Члены братства много говорили о необходимости вернуться к традициям Раннего Возрождения и даже Проторенессанса, но четко определить свои задачи они сами так и не смогли. Помог им в этом Джон Рёскин, ставший идеологом движения. Он предложил художникам «изображать среди трав и растений тайны созидания и сочетаний, которыми природа говорит нашему пониманию… находить во всем, что кажется самым мелким, проявление вечного божественного новосозидания красоты и величия, показывать это немыслящим и незрящим». Легко заметить, что Рёскин, подобно Бодлеру, обращает внимание художников на сочетание символов «вселенской аналогии». Но он, в отличие от Бодлера, все еще верит в «красоту и величие» сотворенного Богом мира, тогда как французский поэт эту веру уже утратил. Поэтому Рёскина нельзя рассматривать как предшественника декадентов.

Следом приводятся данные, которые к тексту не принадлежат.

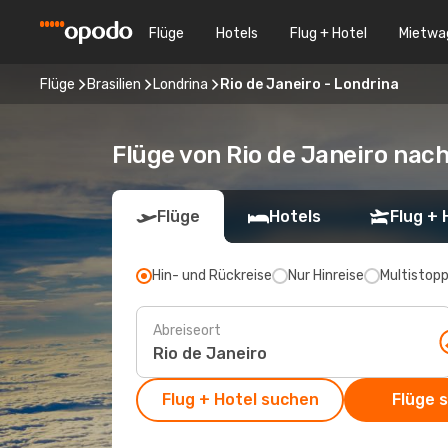
Flüge
Hotels
Flug + Hotel
Mietwa
Flüge
Brasilien
Londrina
Rio de Janeiro - Londrina
Flüge von Rio de Janeiro nac
Flüge
Hotels
Flug + 
Hin- und Rückreise
Nur Hinreise
Multistop
Abreiseort
Flug + Hotel suchen
Flüge 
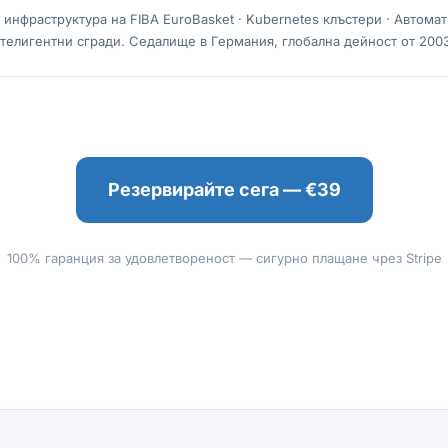
 инфраструктура на FIBA EuroBasket · Kubernetes клъстери · Автома
телигентни сгради. Седалище в Германия, глобална дейност от 2003
Резервирайте сега — €39
100% гаранция за удовлетвореност — сигурно плащане чрез Stripe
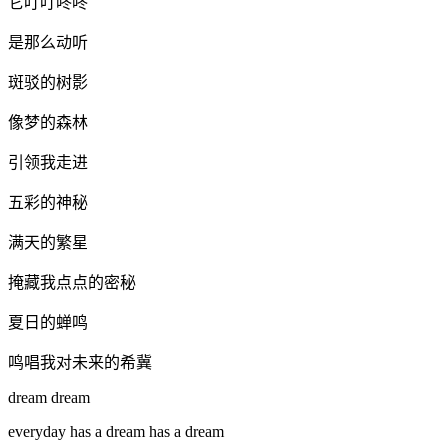
它叮叮咚咚
是那么动听
斑驳的树影
像梦的森林
引领我走进
五彩的神秘
满天的繁星
掩藏我点点的密秘
夏日的蝉鸣
鸣唱我对未来的希冀
dream dream
everyday has a dream has a dream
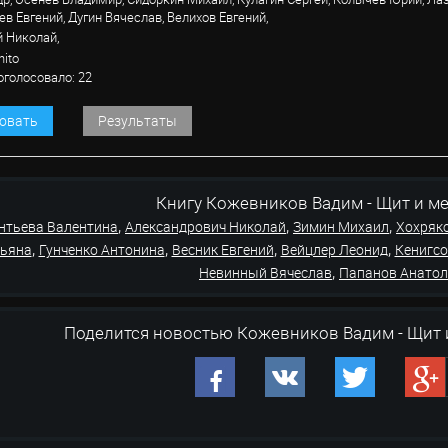
ев Евгений, Дугин Вячеслав, Велихов Евгений,
 Николай,
nito
оголосовало: 22
овать
Результаты
Книгу Кожевников Вадим - Щит и меч о
,
,
,
нтьева Валентина
Александрович Николай
Зимин Михаил
Хохряк
,
,
,
,
тьяна
Гунченко Антонина
Весник Евгений
Вейцлер Леонид
Кенигс
,
Невинный Вячеслав
Папанов Анато
Поделится новостью Кожевников Вадим - Щит 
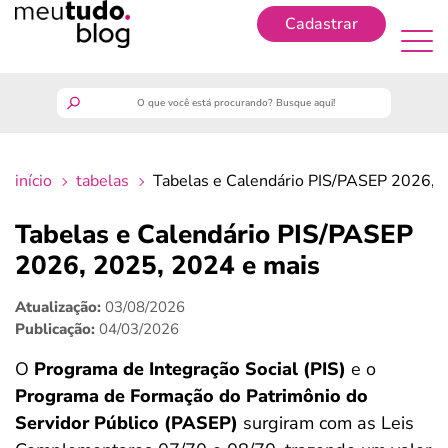
Cadastrar
Cadastrar
meutudo
início
tabelas
Tabelas e Calendário PIS/PASEP 2026, 
guia do trabalhador
Tabelas e Calendário PIS/PASEP
finanças
2026, 2025, 2024 e mais
Atualização:
03/08/2026
benefícios
Publicação:
04/03/2026
crédito fácil
O
Programa de Integração Social (PIS)
e o
Programa de Formação do Patrimônio do
últimas notícias
Servidor Público (PASEP)
surgiram com as Leis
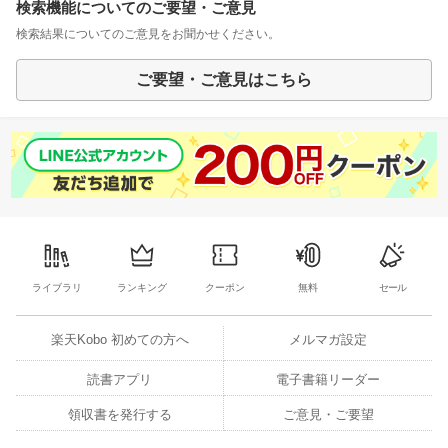
検索機能についてのご要望・ご意見
検索結果についてのご意見をお聞かせください。
ご要望・ご意見はこちら
ライブラリ
ランキング
クーポン
無料
セール
楽天Kobo 初めての方へ
メルマガ設定
読書アプリ
電子書籍リーダー
領収書を発行する
ご意見・ご要望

Прерафаэлиты доверились Рёскину, и поначалу их творчество было проникнуто религиозно-нравственным духом. Особенно четко этот дух был выражен в работах Уильяма Холмана Ханта «Светоч мира» и «Козел отпущения». Хотя эти картины часто относят к категории «типологического символизма», религиозная тема в них раскрывается, на мой взгляд, не при помощи единой системы символов, а за счет вполне конкретных аллегорий. Истощенный, замученный козел (один из двух жертвенных козлов, которого древние иудеи не убивали на алтаре, а отправляли умирать в пустыню) изображен Хантом на берегу соленого Мертвого моря среди скелетов других козлов и верблюдов. И олицетворяет он собой жертвенный подвиг Иисуса Христа, пострадавшего и погибшего за людские грехи. Здесь нет характерной для символа «неисчерпаемой многозначности образа» (Аверинцев), зато есть, как во всякой аллегории, воплощение общей идеи (в данном случае жертвы Христа) в абсолютно конкретном художественном образе. Не случайно Ханту часто приходилось разъяснять зрителям смысл своих картин – перетекания символов, которое могло бы подтолкнуть их к самостоятельному постижению сути изображенного, в картинах этого художника, на мой взгляд, нет.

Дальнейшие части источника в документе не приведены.